Morrow’s Muse

By the time The Badger has been printed and circulated around campus, Brighton, the UK and indeed the world, Ireland and England will have squared off in what many view as the game which will decide this years Six Nations championship. For the sporting novices amongst us, firstly welcome to the sports page, we’re here every week, and secondly I should point out that the Six Nations is an annual rugby tournament consisting of England, Ireland, Scotland, Wales, France and Italy.

That’s six nations, hence the very clever name of the championship. Anyway, the Ireland vs. England match will have been watched up and down all six of the nations, and in our little corner of south-east England too, where the partisan crowd will be today nursing their throats with a lemsip or two having spent their Sunday afternoon screaming at their TVs hoping for an England win. I too will have no doubt endured a stressful Sunday watching the game and feeling every tackle as if I was there myself, but maybe my throat will be a little less sore because rather than joining the choruses of ‘Jerusalem’ I’ll have been keeping my mouth shut hoping to keep myself out of trouble because, whisper it quietly, I’m Irish.

Rugby is one of those rare sports where Ireland can offer up a very competitive team on a regular basis, and it’s for this reason that when it comes to rugby I take an anti-England stance, as they’re probably Ireland’s biggest opponents for this year’s title. However, rugby aside, I have no interest in jumping aboard the ABE (Anyone But England) bandwagon, on which many fans from the other parts of the British Isles seem to so firmly reside. I do study in England, which means for a lot of the year I live in England, this also means that a lot of my good friends are English, and I spend my weekends engrossed in the English football league, so I have no reason not to give them a friendly cheer on the international stage in sports such as football and cricket. This, as I mentioned, is not a sentiment shared by many of my own friends from back home, and I know the ABE sporting mentality has a strong following in Scotland and Wales too. To be expected perhaps.
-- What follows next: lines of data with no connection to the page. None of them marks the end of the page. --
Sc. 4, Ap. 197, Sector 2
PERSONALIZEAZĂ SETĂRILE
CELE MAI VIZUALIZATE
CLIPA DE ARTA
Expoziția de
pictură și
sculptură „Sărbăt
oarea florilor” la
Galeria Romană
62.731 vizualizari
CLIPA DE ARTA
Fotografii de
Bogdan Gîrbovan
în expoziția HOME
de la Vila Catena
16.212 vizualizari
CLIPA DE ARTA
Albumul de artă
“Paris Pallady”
But what has shocked me more than anything else since arriving on these shores (with the exception of my rapidly diminishing bank balance) is that this anti-English mentality seems to be shared by many people, both fans and media, who themselves are English.

I owe this point some clarification; I don’t mean they share the same anti-English mentality in that they actively want their country to lose in international matches. What I mean is that many England fans whom I have watched games of football, cricket and rugby with seem to be on a mission to find fault with every aspect of England’s game, and refuse to acknowledge any decent achievements. Fair enough, England’s World Cup campaign way back in 2014 was about as disappointing as the ending of ‘The Sopranos’, but the reaction of the English press in its aftermath would have led you to believe that England were never going to win another game ever again, and that the whole team and system were a national embarrassment. Perhaps an unfair example as the World Cup was a particularly dark moment, but seriously, from my outside-looking-in perspective it is painfully apparent that English sports fans, a lot of the time, seem set on demolishing the confidence of their own teams through constant moans and groans at every turn.
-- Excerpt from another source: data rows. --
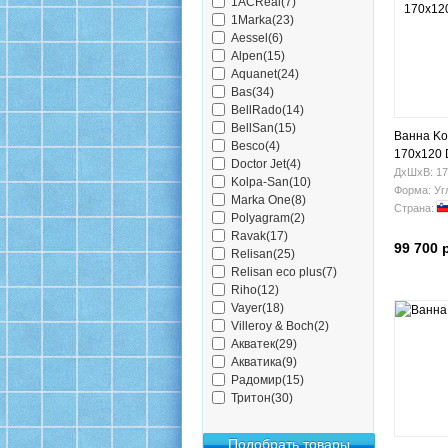
1ACReal(7)
1Marka(23)
Aessel(6)
Alpen(15)
Aquanet(24)
Bas(34)
BellRado(14)
BellSan(15)
Ванна Ko
Besco(4)
170х120 
Doctor Jet(4)
ДхШхВ: 17
Kolpa-San(10)
Форма: Уг
Marka One(8)
Страна:
Polyagram(2)
Ravak(17)
99 700 
Relisan(25)
Relisan eco plus(7)
Riho(12)
Vayer(18)
Villeroy & Boch(2)
Акватек(29)
Акватика(9)
Радомир(15)
Тритон(30)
In a ludicrously roundabout way my point is this: England has a lot of very good and very competitive national teams, stretching across numerous sports. Where I come from, we’ve got Rory McIlroy and a good rugby team and it seems a bizarre concept to not get behind our own team. Yet here I’ve picked up on this mentality amongst England fans that whatever the national teams do, it isn’t good enough. So come on England, give yourselves a break, I know you’re not the best at allowing this thought to enter you’re head but trust me, you really are quite good at sports.